本当に、時が経つのは早いと思った。京吾は今年、大学受験もするだろうし、受かったらきっとこの家を出て何処かで一人暮らしをするだろう。そうと決まった訳でも無いのに、寂しいと感じた。
「そういえばお兄ちゃん、この間は慎さんと一緒にお誕生日パーティーしたんだよね。どうだった?」
「えっ。…あー、とても楽しかったよ」
「……何したの」
楽しかったのなら、直ぐにそう答えればいいのに、変な間が空いて、明らかに動揺していた。
「えっ、何もしてない!」
「何もしてないの?」
「いや、した」
「どっち……」
「慎くんからプレゼントを貰ってね。なんか、四角い形のやつ」
「それ、着けないの?」
「まさか。いや、凄く嬉しかったんだけど、俺なんかには似合わないと思って……」
「えー、そんな事無いと思うけどな」
取り敢えず、楽しかったらしい。
京吾は、前の騒がしい人達よりも碧と遊ぶ事が多くなった。大人しいから、ガンガン来てくれる人との方が気が合うんじゃないかと思ったが、どうやらそうでもないらしい。
「希輝は最近どう?」
「どうって……何もないよ」
「都筑くん、変わらず毎日家に来てくれるんでしょ。俺のプレゼントも一緒に買いに行ったんだってね」
「え、誰から聞いたの?」
「母さんから。……もしかして、聞いちゃいけなかったかな」
「そんな事無いけど……」
その話を出されると、ついこの前の咲久の事を思い出してしまう。食い入るように、ずっと見ていた。どうして?最近は、ずっとその事ばかりを考えてしまって、こんなにも意識している自分はまるで恋をしてるような……。
恋?
いやいやいや、有り得ない。
だって相手は同性で男だ。しかも、ずっと苦手意識を持っていた咲久(最近はそれも薄れてきたが)。
希輝に同性愛を否定する気持ちは全く無く、珍しいとは思うが、普段からSNSを利用していて目に入る事は何度もあった。そういう人達もいるんだくらいの認識だった。
そんな自分がまさかの同性愛者?それは絶対に無い。どんなに考え直しても、自分は女の子が恋愛対象だ。多分。そもそも、気になる異性もいないが。

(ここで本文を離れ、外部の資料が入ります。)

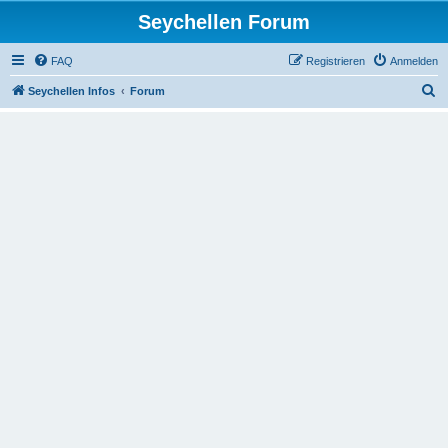
Seychellen Forum
FAQ
Registrieren
Anmelden
S
Seychellen Infos
Forum
u
c
h
e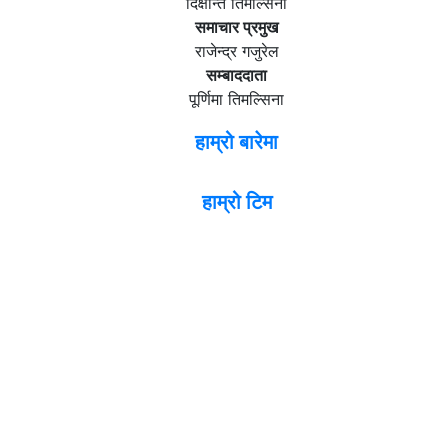
दिक्षान्त तिमल्सिना
समाचार प्रमुख
राजेन्द्र गजुरेल
सम्बाददाता
पूर्णिमा तिमल्सिना
हाम्रो बारेमा
हाम्रो टिम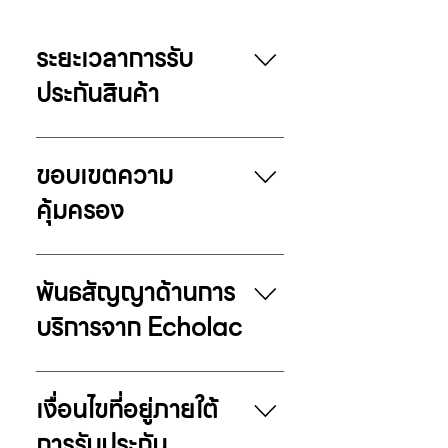
ระยะเวลาการรับ
ประกันสินค้า
สินค้าทั่วไป: รับประกันคุณภาพ 5
ปี สินค้ารุ่นพิเศษ (10-Year
ขอบเขตความ
Warranty): สินค้ารุ่นต่อไปนี้ได้รับ
คุ้มครอง
การรับประกันคุณภาพ 10 ปี
Celestra Front Access V.3
ปีที่ 1 – 2 (Full Coverage
Celestra Trunk Plus V.2
Warranty): ครอบคลุมข้อ
Shogun Evo Logic Pro
พันธสัญญาด้านการ
บกพร่องอันเกิดจากกระบวนการ
Dynasty Dynasty Trunk
บริการจาก Echolac
ผลิตและการใช้งานตามปกติของชิ้น
หมายเหตุ: สิทธิพิเศษนี้ครอบคลุม
ส่วนสำคัญ ได้แก่ ล้อ, คันชัก, ระบบ
เฉพาะสินค้าราคาปกติ โดยไม่รวม
Fast Service: ศูนย์บริการจะ
ล็อก TSA, ซิป, หูหิ้ว, บานพับ, ผ้า
ถึงสินค้าที่จำหน่ายภายใต้เงื่อนไข
ดำเนินการตรวจสอบและซ่อมแซมให้
ซับใน และอุปกรณ์ประกอบภายใน
เงื่อนไขที่อยู่ภายใต้
ส่งเสริมการขายพิเศษตามที่บริษัทฯ
แล้วเสร็จภายใน 30–45 วันทำการ
หากตรวจสอบแล้วพบว่าเป็นความ
กำหนด
การรับประกัน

でも、逆に咲久が同性愛者だとしたら、全てが納得いく。
面倒臭いのにわざわざそこまで仲の良くない近所に住む奴の家へ毎日届けには行かない。行くとしたら、提出期限のあるものか、週末に全て纏めて持って行くとか。咲久の話を聞く限り、友達相手にもそこまで気を使うような奴では無い。お人好しとも違う気がする。それに、貴重な休日を他人同然となってしまった奴と一緒にプレゼントを買いに行くのもおかしな話だ。他の友達が予定があったから仕方無く、ならまだ分かる。そもそも、あの買い物、咲久は楽しかったのだろうか。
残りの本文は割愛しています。